*TASK ITEM*:
When "Documents" occurs in a line of the material, copy that line.

+===+

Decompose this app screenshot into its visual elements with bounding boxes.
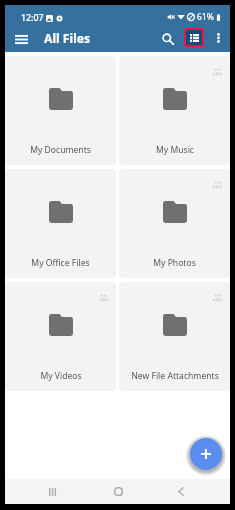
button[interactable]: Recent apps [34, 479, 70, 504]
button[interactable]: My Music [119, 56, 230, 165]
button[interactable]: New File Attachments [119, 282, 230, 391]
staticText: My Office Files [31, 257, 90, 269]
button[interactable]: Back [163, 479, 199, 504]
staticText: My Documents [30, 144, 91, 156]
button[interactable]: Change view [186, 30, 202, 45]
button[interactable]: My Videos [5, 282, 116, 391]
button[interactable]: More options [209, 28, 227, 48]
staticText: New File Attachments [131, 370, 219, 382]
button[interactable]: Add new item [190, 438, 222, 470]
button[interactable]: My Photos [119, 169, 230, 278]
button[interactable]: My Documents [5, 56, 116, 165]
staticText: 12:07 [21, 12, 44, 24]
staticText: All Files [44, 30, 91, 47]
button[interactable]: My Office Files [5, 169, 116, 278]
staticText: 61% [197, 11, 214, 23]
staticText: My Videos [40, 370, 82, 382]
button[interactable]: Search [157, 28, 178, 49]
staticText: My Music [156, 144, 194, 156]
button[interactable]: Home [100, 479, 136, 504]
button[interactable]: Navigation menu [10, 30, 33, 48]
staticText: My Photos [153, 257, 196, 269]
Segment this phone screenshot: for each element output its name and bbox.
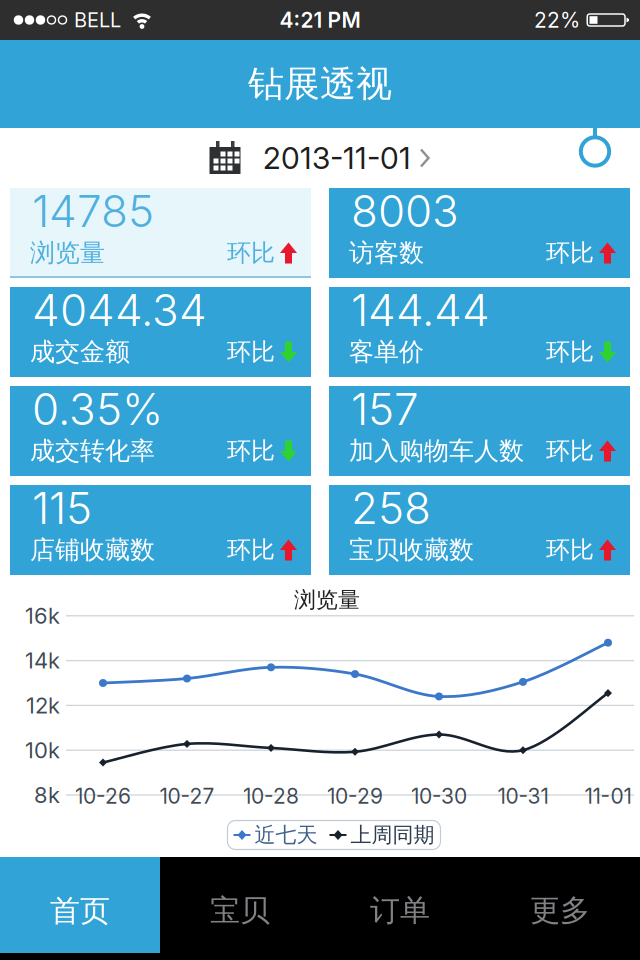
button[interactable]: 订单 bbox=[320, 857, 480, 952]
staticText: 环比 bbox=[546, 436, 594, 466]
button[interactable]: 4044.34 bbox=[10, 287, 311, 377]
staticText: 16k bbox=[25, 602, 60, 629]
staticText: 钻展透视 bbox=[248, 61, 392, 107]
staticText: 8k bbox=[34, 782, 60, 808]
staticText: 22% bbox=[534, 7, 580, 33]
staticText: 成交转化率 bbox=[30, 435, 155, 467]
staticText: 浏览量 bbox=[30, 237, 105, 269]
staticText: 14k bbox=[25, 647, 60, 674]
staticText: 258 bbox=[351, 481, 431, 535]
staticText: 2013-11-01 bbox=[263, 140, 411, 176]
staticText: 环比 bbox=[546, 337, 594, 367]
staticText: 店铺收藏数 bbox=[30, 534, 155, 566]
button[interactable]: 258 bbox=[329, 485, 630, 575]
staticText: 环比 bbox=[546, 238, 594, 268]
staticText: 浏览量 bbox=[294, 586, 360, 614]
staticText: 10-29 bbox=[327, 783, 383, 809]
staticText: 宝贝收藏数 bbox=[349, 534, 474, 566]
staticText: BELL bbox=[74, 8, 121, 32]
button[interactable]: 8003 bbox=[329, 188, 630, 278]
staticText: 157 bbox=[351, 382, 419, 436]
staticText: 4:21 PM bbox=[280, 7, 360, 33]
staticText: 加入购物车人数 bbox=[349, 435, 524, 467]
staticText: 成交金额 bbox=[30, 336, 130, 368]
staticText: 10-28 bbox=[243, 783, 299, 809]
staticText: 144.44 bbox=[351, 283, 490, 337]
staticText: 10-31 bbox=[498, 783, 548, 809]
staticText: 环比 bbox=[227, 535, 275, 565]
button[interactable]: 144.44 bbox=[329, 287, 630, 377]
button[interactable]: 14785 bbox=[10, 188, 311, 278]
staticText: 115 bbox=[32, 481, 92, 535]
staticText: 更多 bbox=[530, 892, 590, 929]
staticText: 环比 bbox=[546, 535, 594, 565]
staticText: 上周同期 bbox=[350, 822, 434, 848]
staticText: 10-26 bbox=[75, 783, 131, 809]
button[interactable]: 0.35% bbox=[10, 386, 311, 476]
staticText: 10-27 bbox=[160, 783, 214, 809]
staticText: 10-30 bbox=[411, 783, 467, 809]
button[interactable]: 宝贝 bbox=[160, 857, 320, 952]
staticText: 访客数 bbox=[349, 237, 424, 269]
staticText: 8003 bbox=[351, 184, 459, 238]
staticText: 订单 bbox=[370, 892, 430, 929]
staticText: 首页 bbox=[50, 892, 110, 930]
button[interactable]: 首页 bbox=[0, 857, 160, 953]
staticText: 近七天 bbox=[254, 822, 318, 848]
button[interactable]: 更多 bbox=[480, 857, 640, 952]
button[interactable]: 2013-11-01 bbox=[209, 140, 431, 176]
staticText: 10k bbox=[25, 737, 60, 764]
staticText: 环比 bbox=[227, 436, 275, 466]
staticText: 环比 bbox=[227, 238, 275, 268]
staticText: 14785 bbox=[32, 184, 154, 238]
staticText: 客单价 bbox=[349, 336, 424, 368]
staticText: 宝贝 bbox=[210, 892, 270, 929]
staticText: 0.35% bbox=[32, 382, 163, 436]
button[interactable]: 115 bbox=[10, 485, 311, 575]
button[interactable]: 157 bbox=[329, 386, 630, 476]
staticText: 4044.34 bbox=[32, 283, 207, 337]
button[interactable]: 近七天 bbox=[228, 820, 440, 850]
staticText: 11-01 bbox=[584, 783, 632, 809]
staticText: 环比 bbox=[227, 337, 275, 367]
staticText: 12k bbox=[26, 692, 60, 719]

+===+

*REPLY TO THE TASK*:
staticText: My Documents [30, 144, 91, 156]
button[interactable]: My Documents [5, 56, 116, 165]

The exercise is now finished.